The gauges indicate Electro from the outset. Snapping snares pulse through bass and warbling synthlines.
It’s a strange thing. Sometimes, not all the time but some, I’ll attach a location to a piece I’ve written. I can remember certain pieces knocked together in canteens waiting for meetings, others on high speed trains, others on kitchen tables. I can still recall writing about Cultivated Electronics second record, a four tracker of various artists. I was living in Dublin, sat at some brash glass dining table in the sitting room. It was 2007 and Ireland was a land far from what it is now. Two cars. Two homes. Wads of cash and the flow of excess. Turn the clock forward six years and the small island nation is a very different place. I’ve left, and so has the money and work. The replacement is austerity and the tight belt. But, reports are getting better and attitudes are becoming more positive (maybe.) Cue the above record reference. One of the stand out artists of the Cultivated Electronics EP was Junq. For CE he delivered a tough acid edged Electro number. But since then the UK artist has been off radars, an vinyl austerity. Nevertheless, maybe this Londoner thinks that times are a-changing too. He now soldiers forth with not just a new EP but a new label: Art Mechanical.
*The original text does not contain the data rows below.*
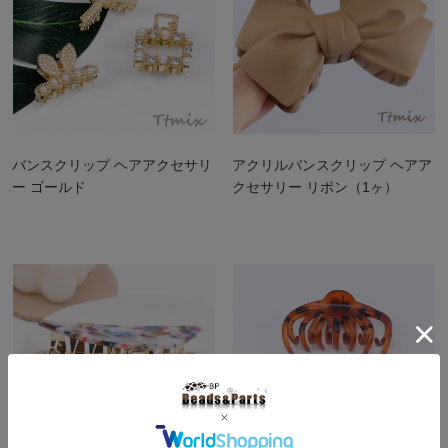
バンスクリップ ヘアアクセサリ
アクリルバンスクリップ ヘアア
ー ゴールド
クセサリー リボン（1ヶ）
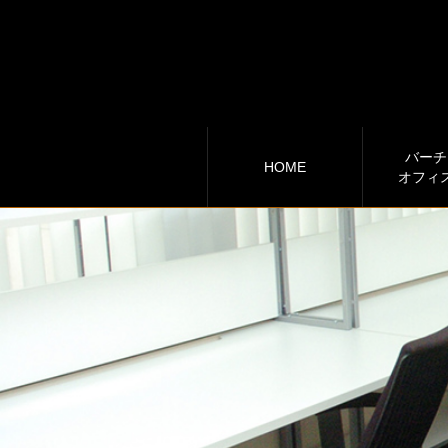
バーチ
HOME
オフィ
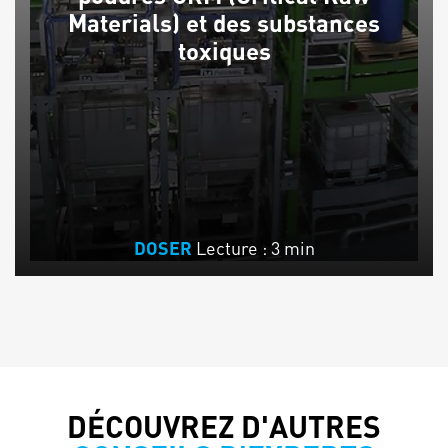
Materials) et des substances
toxiques
Lecture : 3 min
DOSER
DÉCOUVREZ D'AUTRES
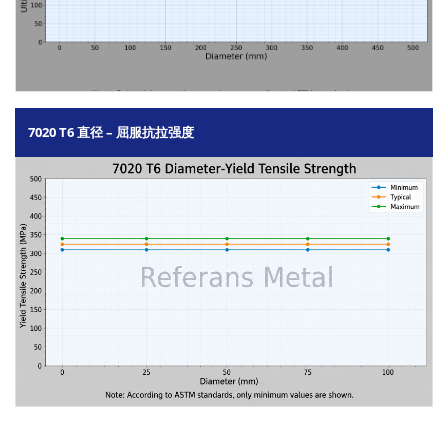
7020 T6 直径 – 屈服抗拉强度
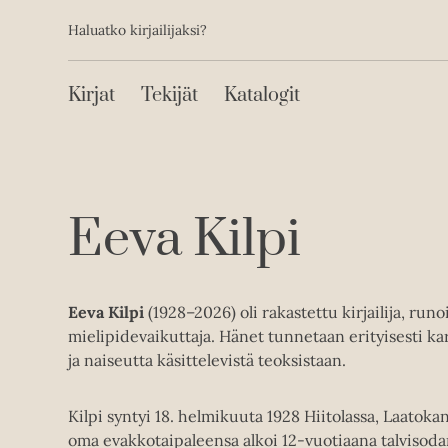
Toissijainen
Hyppää
Haluatko kirjailijaksi?
sisältöön
Päävalikko
Kirjat
Tekijät
Katalogit
Eeva Kilpi
Eeva Kilpi
(1928–2026) oli rakastettu kirjailija, runoil
mielipidevaikuttaja. Hänet tunnetaan erityisesti kar
ja naiseutta käsittelevistä teoksistaan.
Kilpi syntyi 18. helmikuuta 1928 Hiitolassa, Laatoka
oma evakkotaipaleensa alkoi 12-vuotiaana talvisodan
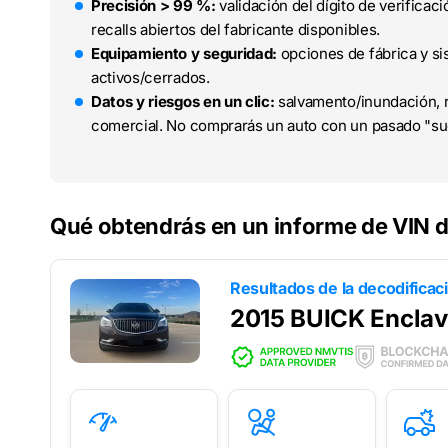
Precisión > 99 %:
validación del dígito de verifica
recalls abiertos del fabricante disponibles.
Equipamiento y seguridad:
opciones de fábrica y sis
activos/cerrados.
Datos y riesgos en un clic:
salvamento/inundación, r
comercial. No comprarás un auto con un pasado "su
Qué obtendrás en un informe de VIN d
Resultados de la decodificac
2015 BUICK Encla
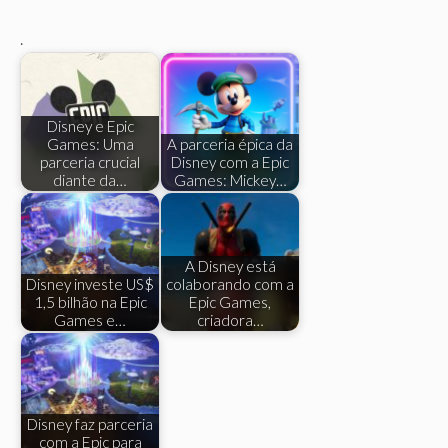
.
Disney e Epic
Games: Uma
A parceria épica da
parceria crucial
Disney com a Epic
diante da…
Games: Mickey…
A Disney está
Disney investe US$
colaborando com a
1,5 bilhão na Epic
Epic Games,
Games e…
criadora…
Disney faz parceria
com a Epic para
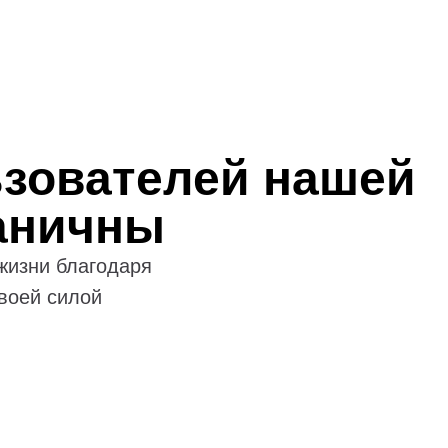
зователей нашей
аничны
жизни благодаря
воей силой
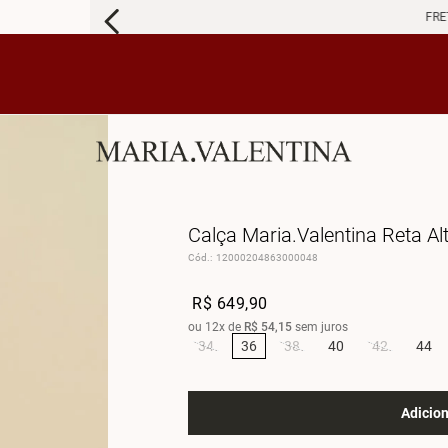
FRETE 
Calça Maria.Valentina Reta A
Cód.
:
12000204863000048
R$
649
,
90
ou
12
x de
R$
54
,
15
sem juros
34
36
38
40
42
44
Adicion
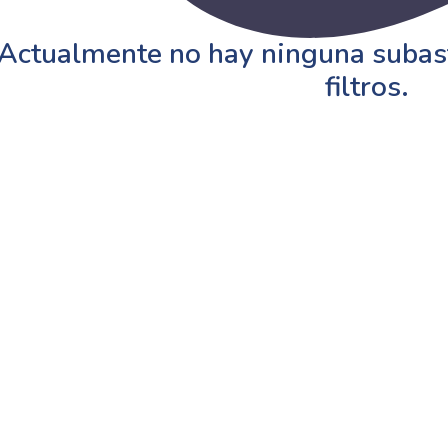
Actualmente no hay ninguna subast
filtros.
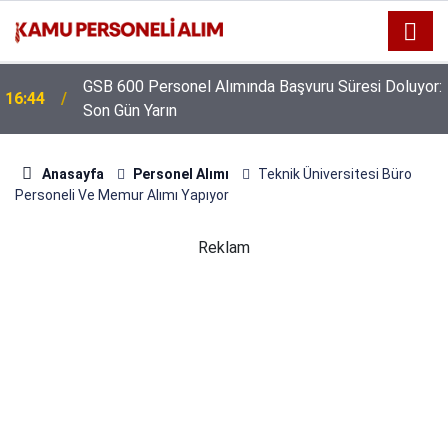
GSB 600 Personel Alımında Başvuru Süresi Doluyor:
16:44
Son Gün Yarın
Anasayfa
Personel Alımı
Teknik Üniversitesi Büro
Personeli Ve Memur Alımı Yapıyor
Reklam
The gauges indicate Electro from the outset. Snapping snares pulse through bass and warbling synthlines. Late night sci-fi moods ghost across “Neutron Harmonics,” pulses reverberating into the ether. Acid begins to invade near the midway point, the track meandering around those solid beats for some seven minutes. That clipped whip of drum follows into “Nebular Structures.” 303 coils are bellowed skyward, rippling with contained aggression. Tough and brutal. The closer, “Cosmology,” begins in a starker fashion to its predecessors. Those orbs of Acid are again molded, bulging and receding, until shortened snares descend. The track looms, menacing before unveiling itself as a deep and transforming work of textured electronics.
It will be interesting to see what form Art Mechanical will take. Will Junq use it as his own releasing platform or expand with new artists? Vinyl is set to be the format, but digital will follow. I’ve reviewed a lot of new labels and the crucial time seems to be the early days. After one release some imprints dry up, some after four or five. Based on what Junq has set out with Art Mechanical Cog 001 I hope that this fledgling label has a lot more to say, and a lot more to release.
Art Mechanical Cog 001 is available on Art Mechanical.